Technical Competencies
- Business & Technology Knowledge: Invests in the development of technical knowledge, understands business needs to make informed decisions and deliver technology solutions, including effective related processes and procedures.
- Problem Solving: Ability to efficiently identify problem(s), leverage resources to determine root cause(s) and propose and implement solutions or make improvements
Benefits: In addition to core benefits like health, dental and vision, also enjoy benefits such as:
- Paid Parental Leave and supportive New Parent Benefits — We know being a working parent is hard, and we want to support our employees in this journey!
- Company paid continuing Education & Tuition Reimbursement — We support those who want to develop and grow.
- 401k Profit Sharing — Each year, Holmes Murphy makes a lump sum contribution to every full-time employee’s 401k.
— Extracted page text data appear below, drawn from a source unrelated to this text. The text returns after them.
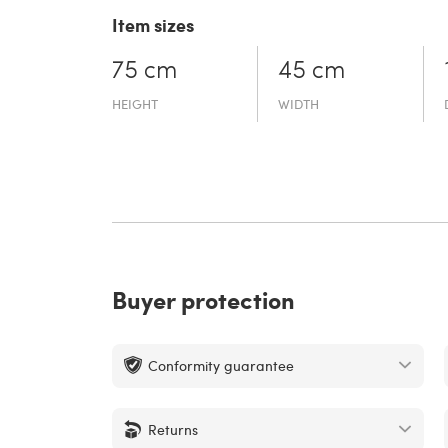
Item sizes
75 cm
45 cm
HEIGHT
WIDTH
Buyer protection
Conformity guarantee
Returns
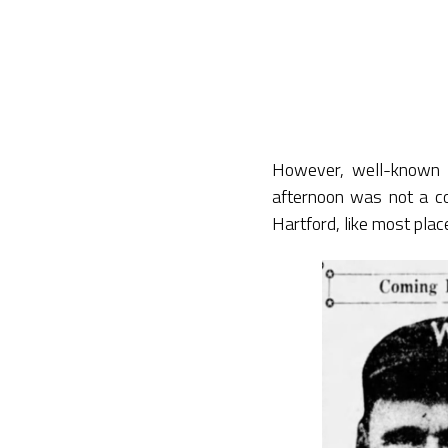
However, well-known 
afternoon was not a co
Hartford, like most place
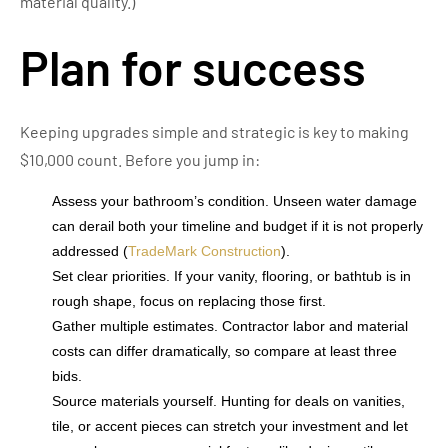
material quality.)
Plan for success
Keeping upgrades simple and strategic is key to making
$10,000 count. Before you jump in:
Assess your bathroom’s condition. Unseen water damage
can derail both your timeline and budget if it is not properly
addressed (
TradeMark Construction
).
Set clear priorities. If your vanity, flooring, or bathtub is in
rough shape, focus on replacing those first.
Gather multiple estimates. Contractor labor and material
costs can differ dramatically, so compare at least three
bids.
Source materials yourself. Hunting for deals on vanities,
tile, or accent pieces can stretch your investment and let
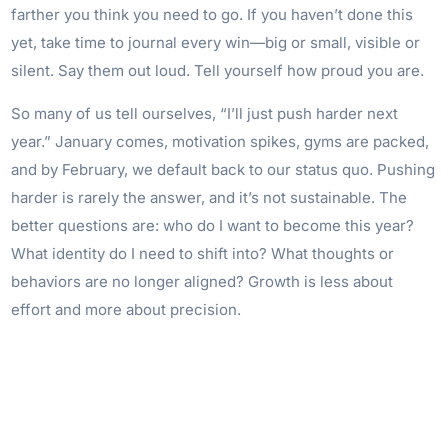
farther you think you need to go. If you haven’t done this
yet, take time to journal every win—big or small, visible or
silent. Say them out loud. Tell yourself how proud you are.
So many of us tell ourselves, “I’ll just push harder next
year.” January comes, motivation spikes, gyms are packed,
and by February, we default back to our status quo. Pushing
harder is rarely the answer, and it’s not sustainable. The
better questions are: who do I want to become this year?
What identity do I need to shift into? What thoughts or
behaviors are no longer aligned? Growth is less about
effort and more about precision.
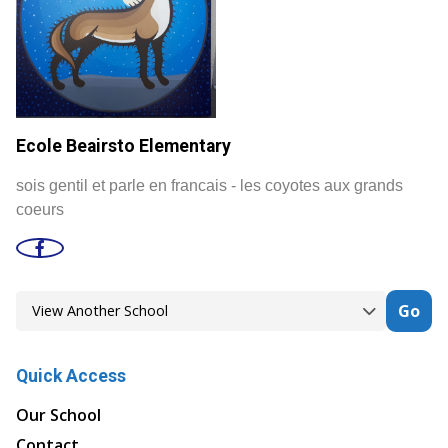
Ecole Beairsto Elementary
sois gentil et parle en francais - les coyotes aux grands
coeurs
Go
Quick Access
Our School
Contact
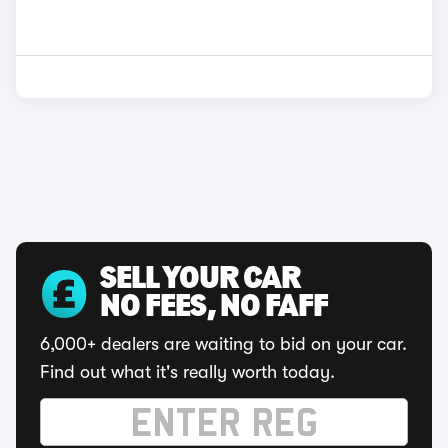
SELL YOUR CAR
NO FEES, NO FAFF
6,000+ dealers are waiting to bid on your car.
Find out what it's really worth today.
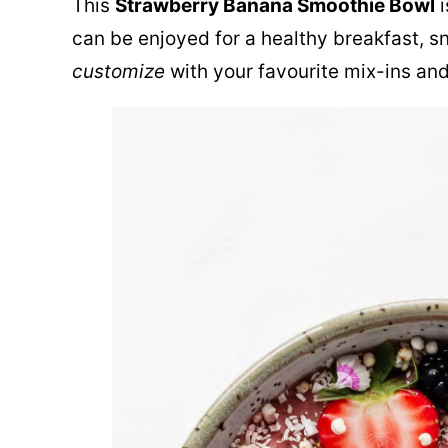
This
Strawberry Banana Smoothie Bowl
i
can be enjoyed for a healthy breakfast, sna
customize
with your favourite mix-ins an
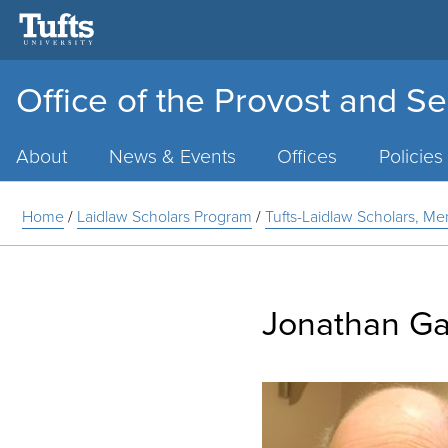
Office of the Provost and Se
Main
Menu
About
News & Events
Offices
Policies
Home
/
Laidlaw Scholars Program
/
Tufts-Laidlaw Scholars, Me
Jonathan Gar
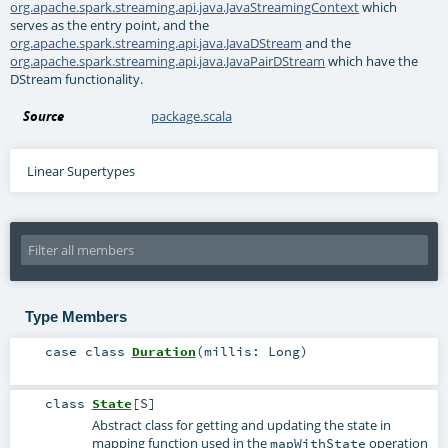
org.apache.spark.streaming.api.java.JavaStreamingContext
which
serves as the entry point, and the
org.apache.spark.streaming.api.java.JavaDStream
and the
org.apache.spark.streaming.api.java.JavaPairDStream
which have the
DStream functionality.
Source
package.scala
Linear Supertypes
Type Members
case class
Duration
(
millis:
Long
)
class
State
[
S
]
Abstract class for getting and updating the state in
mapping function used in the
operation
mapWithState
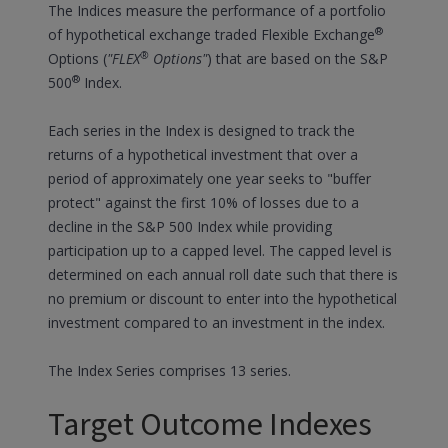
The Indices measure the performance of a portfolio
®
of hypothetical exchange traded Flexible Exchange
®
Options (
"FLEX
Options"
) that are based on the S&P
®
500
Index.
Each series in the Index is designed to track the
returns of a hypothetical investment that over a
period of approximately one year seeks to "buffer
protect" against the first 10% of losses due to a
decline in the S&P 500 Index while providing
participation up to a capped level. The capped level is
determined on each annual roll date such that there is
no premium or discount to enter into the hypothetical
investment compared to an investment in the index.
The Index Series comprises 13 series.
Target Outcome Indexes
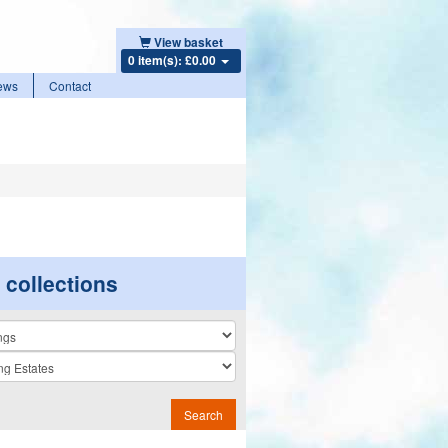
View basket
0 item(s): £0.00
ews
Contact
r collections
n
Search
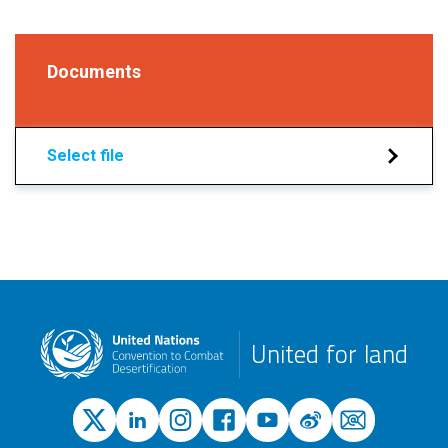
Documents
Select file
United for land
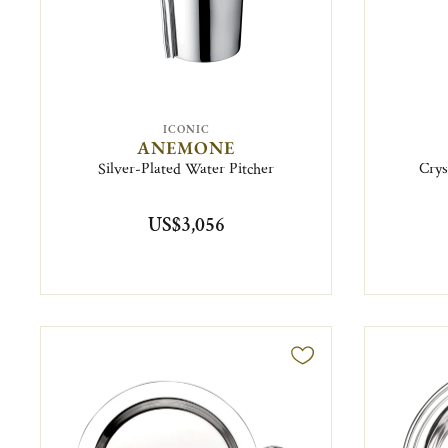
ICONIC
ANEMONE
Silver-Plated Water Pitcher
Crys
US$3,056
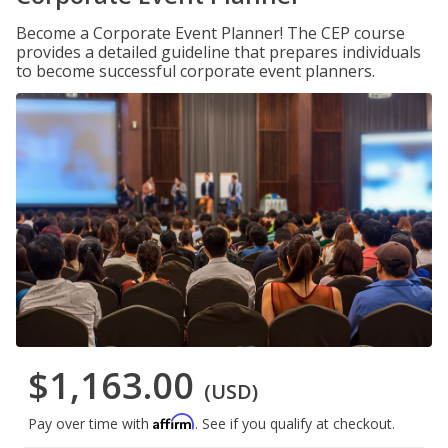
Become a Corporate Event Planner! The CEP course
provides a detailed guideline that prepares individuals
to become successful corporate event planners.
$1,163.00
(USD)
Affirm
Pay over time with
. See if you qualify at checkout.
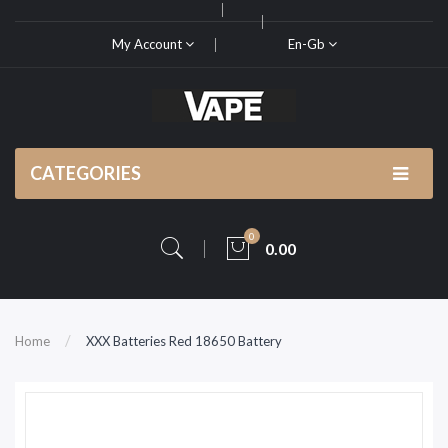
My Account
En-Gb
CATEGORIES
0
0.00
Home
XXX Batteries Red 18650 Battery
This means, even if you’re not in a position to set money aside for the future at any point in time, Holmes Murphy will do it on your behalf! We are forward-thinking and want to be sure your future is cared for.
- Generous time off practices in addition to paid holidays — Yes, we actually encourage employees to use their time off, and they do. After all, you can’t be at your best for our clients if you’re not at your best for yourself first.
- Supportive of community efforts with paid Volunteer time off and employee matching gifts to charities that are important to you — Through our we offer several vehicles where you can make an impact and care for those around you.
- Inclusion & Belonging Programs — Holmes Murphy is committed to celebrating every employee’s unique potential. Through inclusion and belonging initiatives, titled Uniquely United, not only do we offer employees a paid Diversity Day time-off option, but we also have a Uniquely United Committee, Employee Resource Groups, and development programs to advance our culture of belonging. We encourage employees to engage in ways that are meaningful to them to enhance their overall experience!
- Consistent merit increase and promotion opportunities — Employees are reviewed annually for merit increases and promotion opportunities because we believe growth is important — not only with your financial wellbeing, but also your career wellbeing.
- Discretionary bonus opportunity — Yes, there is an annual opportunity to make more money. Who doesn’t love that?!